Researchers at the University of Liverpool have identified genetic changes in a gene found in more than 12% of patients with a degenerative eye disorder.
Professor Colin Willoughby, from the Institute of Ageing and Chronic Disease, has shown that a genetic change, termed ZNF469, could provide valuable information into how patients develop a condition called keratoconus.
Keratoconus is a life-long condition affecting the cornea, the clear covering of the eye, making the cornea become a cone-like shape. This causes vision to become blurred and distorted.
Professor Willoughby said: “This is the most significant genetic factor responsible for keratoconus identified to date. Understanding the genetic basis of this common corneal condition in young adults will provide insight into why keratoconus develops and could ultimately lead to new therapies.
“The ZNF469 gene is also involved in corneal thickness which is a key risk factor for glaucoma; the leading cause of irreversible blindness affecting more than 60 million people worldwide.”
Although spectacles or contact lenses usually help people with less severe keratoconus, sometimes surgery is required. Eventually, some patients may need a corneal transplant. The procedure, however, carries risks and transplants are not always successful.

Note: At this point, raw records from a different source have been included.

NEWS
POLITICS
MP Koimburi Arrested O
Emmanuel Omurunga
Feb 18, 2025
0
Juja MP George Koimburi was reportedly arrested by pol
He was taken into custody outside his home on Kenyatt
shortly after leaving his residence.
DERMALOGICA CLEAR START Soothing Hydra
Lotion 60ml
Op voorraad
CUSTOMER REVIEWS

The underlying biochemical changes and genetic defects of keratoconus are poorly understood, but this new research signals new hope for patients with the condition. It is thought that new treatments such as collagen cross-linking may prevent progression of the disease in some patients, but an understanding of its genetic base could help prevent the disease on a larger scale.
The research conducted by an international consortium of researchers has been published in Human Molecular Genetics and was supported by a Fight for Sight PhD studentship to Judith Lechner at Queen’s University Belfast.